Source(G): papdr, datin, modin, sbrlib, pedin, papmv, pappg, alloff, repeat, popin, papgn, papgp, pappr, papel, papes, papsf, simph, papsg, papcsg, pappn, papgd, papse, paplk, paptr, pappl, papnf, assort, pappd, papcl, papsm, pappo, papro, papfq, paptc, dmlpr, qmlpr, papwg, papen, papcr, inmin, yesno, filerr, daterr, moderr, paperr, modot, iallel, igenlc, igtrat, integ, devia, domdis, thresh, papmxg, chkbnd, inib, step, update
Source(N): papdr, datin, modin, sbrlib, pedin, papmv, pappg, alloff, repeat, popin, papgn, papgp, pappr, papel, papes, papsf, simph, papsg, papcsg, pappn, papgd, papse, paplk, paptr, pappl, papnf, assort, pappd, papcl, papsm, pappo, papro, papfq, paptc, dmlpr, qmlpr, papwg, papen, papcr, inmin, yesno, filerr, daterr, moderr, paperr, modot, iallel, igenlc, igtrat, integ, devia, domdis, thresh, objfun, confun, blas1 (NPSOL), blas2 (NPSOL), chsubs (NPSOL), cmsubs (NPSOL), f06subs (NPSOL), lssubs (NPSOL), mcsubs (NPSOL), npsubs (NPSOL), opsubs (NPSOL), qrsubs (NPSOL), srsubs (NPSOL)
Input: console, popln.dat (section II.5), papin.dat (produced by preped, section III.1), model.dat (produced by prepap, section III.3), freq.dat, tran.dat, dmlp.dat, qmlp.dat, wgen.dat (supplied with source code)
Output: console, pap.out, pap.log (option 3, 6, 7), model.dat (option 4), header,dat, phen.01, phen.02, ... (option 3)
Program papdr performs one of eight execution options (see section IV.1) and outputs the parameter values and results to the console and pap.out. If a simulation option (3, 6, 7) is selected, output from each replicate is recorded in pap.log. If option 3 is selected, the simulated phenotype data are output into header.dat and phen.01, phen.02, ..., phen.nn for nn replicates.
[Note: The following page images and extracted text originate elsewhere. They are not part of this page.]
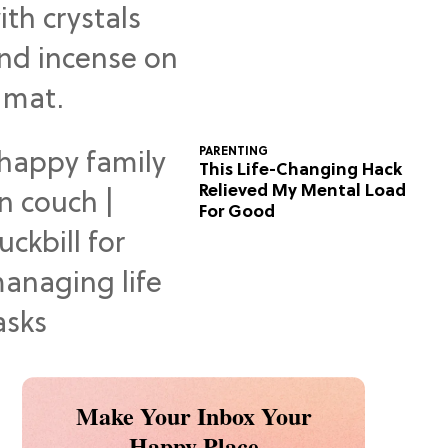
Predictions
PARENTING
This Life-Changing Hack
Relieved My Mental Load
For Good
Make Your Inbox Your
Happy Place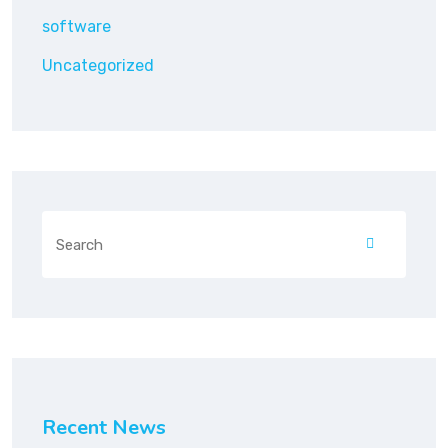
software
Uncategorized
Recent News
If option 4 is selected, the final parameter values are output in model.dat. Note that the input model.dat will be overwritten upon termination of the program.
The source code included upon linking papdr differs depending on whether maximization will be performed with GEMINI (designated (G) above) or NPSOL (designated (N) above). The source for GEMINI is included with the PAP source code. The source for NPSOL is available from Stanford Business Software, Inc., 2680 Bayshore Parkway, Suite 304, Mountain View, CA 94043 [(415) 962-8719, (415) 962-1869 (fax)].
When linking papdr you select from libraries of subroutines named papfq, paptc, dmlpr, qmlpr, papwg, papen, and papcr with 1-3 additional characters in each name. Line 2 of model.dat lists the subroutines selected for your application.
Source: gpe, phenin, popin, pselec, rnmin, yesno, inmin, filerr, daterr
Input: console, prob.dat (sorted pap.out from papdr, option 2), header.dat (section II.3), phen.dat (section II.4)
Output: console
Program gpe estimates genotypic frequencies, means, and standard deviations using genotypic probability estimators [Hasstedt & Moll 1989]. Estimates may be obtained for specified ranges of other variables contained in phen.dat. The estimation procedure uses the genotypic probabilities to partially assign an individual to a particular genotype.
File prob.dat contains the sorted pap.out produced by option 2 of papdr (section III.5). File phen.dat need not be the file for which prob.dat was computed, but also must be sorted. File header.dat corresponds to phen.dat.